* [DATA FOR REVIEW]
----

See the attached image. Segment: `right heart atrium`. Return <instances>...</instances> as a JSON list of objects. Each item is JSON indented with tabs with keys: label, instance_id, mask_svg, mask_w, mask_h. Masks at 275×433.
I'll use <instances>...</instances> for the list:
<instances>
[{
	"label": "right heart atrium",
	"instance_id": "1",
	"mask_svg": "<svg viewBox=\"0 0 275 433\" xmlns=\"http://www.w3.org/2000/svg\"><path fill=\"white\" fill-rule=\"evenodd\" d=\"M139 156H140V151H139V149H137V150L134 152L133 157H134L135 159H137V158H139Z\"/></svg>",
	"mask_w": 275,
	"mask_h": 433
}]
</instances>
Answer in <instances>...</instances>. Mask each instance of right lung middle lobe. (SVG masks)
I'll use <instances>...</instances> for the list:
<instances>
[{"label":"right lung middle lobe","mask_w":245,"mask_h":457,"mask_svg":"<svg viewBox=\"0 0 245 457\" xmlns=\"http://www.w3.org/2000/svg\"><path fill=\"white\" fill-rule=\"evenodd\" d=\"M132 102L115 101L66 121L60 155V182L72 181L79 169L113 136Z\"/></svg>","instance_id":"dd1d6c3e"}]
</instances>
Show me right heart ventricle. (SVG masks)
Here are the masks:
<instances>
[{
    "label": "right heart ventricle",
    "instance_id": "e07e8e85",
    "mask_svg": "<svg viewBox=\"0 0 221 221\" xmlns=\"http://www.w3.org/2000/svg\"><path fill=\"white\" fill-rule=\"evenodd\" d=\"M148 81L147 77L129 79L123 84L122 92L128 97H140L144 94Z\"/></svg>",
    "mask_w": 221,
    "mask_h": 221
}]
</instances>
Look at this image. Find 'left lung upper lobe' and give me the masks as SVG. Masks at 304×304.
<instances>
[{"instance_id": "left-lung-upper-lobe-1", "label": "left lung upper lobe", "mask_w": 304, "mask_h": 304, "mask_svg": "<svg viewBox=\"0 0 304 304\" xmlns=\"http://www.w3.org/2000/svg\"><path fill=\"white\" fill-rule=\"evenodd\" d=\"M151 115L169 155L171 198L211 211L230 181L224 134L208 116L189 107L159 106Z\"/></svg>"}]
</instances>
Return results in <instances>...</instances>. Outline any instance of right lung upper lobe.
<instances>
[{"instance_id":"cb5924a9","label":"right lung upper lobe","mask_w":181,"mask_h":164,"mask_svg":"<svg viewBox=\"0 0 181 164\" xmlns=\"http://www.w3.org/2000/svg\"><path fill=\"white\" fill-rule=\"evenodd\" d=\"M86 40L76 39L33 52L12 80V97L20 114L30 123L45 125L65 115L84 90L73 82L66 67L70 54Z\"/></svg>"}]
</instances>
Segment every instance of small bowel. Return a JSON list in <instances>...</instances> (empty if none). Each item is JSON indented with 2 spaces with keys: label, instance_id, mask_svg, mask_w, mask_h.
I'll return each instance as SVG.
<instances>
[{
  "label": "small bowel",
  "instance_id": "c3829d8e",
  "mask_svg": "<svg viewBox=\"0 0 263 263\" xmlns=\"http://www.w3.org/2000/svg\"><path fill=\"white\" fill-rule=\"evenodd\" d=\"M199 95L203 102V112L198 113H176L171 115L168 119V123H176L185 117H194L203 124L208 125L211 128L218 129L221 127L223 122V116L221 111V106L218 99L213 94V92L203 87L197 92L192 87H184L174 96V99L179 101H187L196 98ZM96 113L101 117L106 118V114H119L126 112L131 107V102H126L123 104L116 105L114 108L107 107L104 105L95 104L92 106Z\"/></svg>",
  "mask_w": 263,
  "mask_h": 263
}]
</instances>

----

* [TASK STATEMENT]
Copy out the entire listing exactly.

* [EXERCISE OUTPUT]
See the attached image. Segment: `right heart atrium`. Return <instances>...</instances> as a JSON list of objects. Each item is JSON indented with tabs with keys: label, instance_id, mask_svg, mask_w, mask_h. Masks at 275×433.
I'll use <instances>...</instances> for the list:
<instances>
[{
	"label": "right heart atrium",
	"instance_id": "1",
	"mask_svg": "<svg viewBox=\"0 0 275 433\" xmlns=\"http://www.w3.org/2000/svg\"><path fill=\"white\" fill-rule=\"evenodd\" d=\"M139 156H140V151H139V149H137V150L134 152L133 157H134L135 159H137V158H139Z\"/></svg>",
	"mask_w": 275,
	"mask_h": 433
}]
</instances>
Answer in <instances>...</instances>. Mask each instance of right lung middle lobe. (SVG masks)
I'll use <instances>...</instances> for the list:
<instances>
[{"label":"right lung middle lobe","mask_w":245,"mask_h":457,"mask_svg":"<svg viewBox=\"0 0 245 457\" xmlns=\"http://www.w3.org/2000/svg\"><path fill=\"white\" fill-rule=\"evenodd\" d=\"M132 102L115 101L66 121L60 155V182L72 181L79 169L113 136Z\"/></svg>","instance_id":"dd1d6c3e"}]
</instances>
Show me right heart ventricle. (SVG masks)
Here are the masks:
<instances>
[{
    "label": "right heart ventricle",
    "instance_id": "e07e8e85",
    "mask_svg": "<svg viewBox=\"0 0 221 221\" xmlns=\"http://www.w3.org/2000/svg\"><path fill=\"white\" fill-rule=\"evenodd\" d=\"M148 81L147 77L129 79L123 84L122 92L128 97H140L144 94Z\"/></svg>",
    "mask_w": 221,
    "mask_h": 221
}]
</instances>
Look at this image. Find 'left lung upper lobe' and give me the masks as SVG. Masks at 304×304.
<instances>
[{"instance_id": "left-lung-upper-lobe-1", "label": "left lung upper lobe", "mask_w": 304, "mask_h": 304, "mask_svg": "<svg viewBox=\"0 0 304 304\" xmlns=\"http://www.w3.org/2000/svg\"><path fill=\"white\" fill-rule=\"evenodd\" d=\"M151 115L169 155L171 198L211 211L230 181L224 134L208 116L189 107L159 106Z\"/></svg>"}]
</instances>
Return results in <instances>...</instances>. Outline any instance of right lung upper lobe.
<instances>
[{"instance_id":"cb5924a9","label":"right lung upper lobe","mask_w":181,"mask_h":164,"mask_svg":"<svg viewBox=\"0 0 181 164\" xmlns=\"http://www.w3.org/2000/svg\"><path fill=\"white\" fill-rule=\"evenodd\" d=\"M86 40L76 39L33 52L12 80V97L20 114L30 123L45 125L65 115L84 90L73 82L66 67L70 54Z\"/></svg>"}]
</instances>
Segment every instance of small bowel. Return a JSON list in <instances>...</instances> (empty if none). Each item is JSON indented with 2 spaces with keys: label, instance_id, mask_svg, mask_w, mask_h.
I'll return each instance as SVG.
<instances>
[{
  "label": "small bowel",
  "instance_id": "c3829d8e",
  "mask_svg": "<svg viewBox=\"0 0 263 263\" xmlns=\"http://www.w3.org/2000/svg\"><path fill=\"white\" fill-rule=\"evenodd\" d=\"M199 95L203 102V112L198 113H176L171 115L168 119V123H176L185 117H194L203 124L208 125L211 128L218 129L221 127L223 122V116L221 111V106L218 99L213 94V92L203 87L197 92L192 87H184L174 96V99L179 101H187L196 98ZM96 113L101 117L106 118V114H119L126 112L131 107V102H126L123 104L116 105L114 108L107 107L104 105L95 104L92 106Z\"/></svg>",
  "mask_w": 263,
  "mask_h": 263
}]
</instances>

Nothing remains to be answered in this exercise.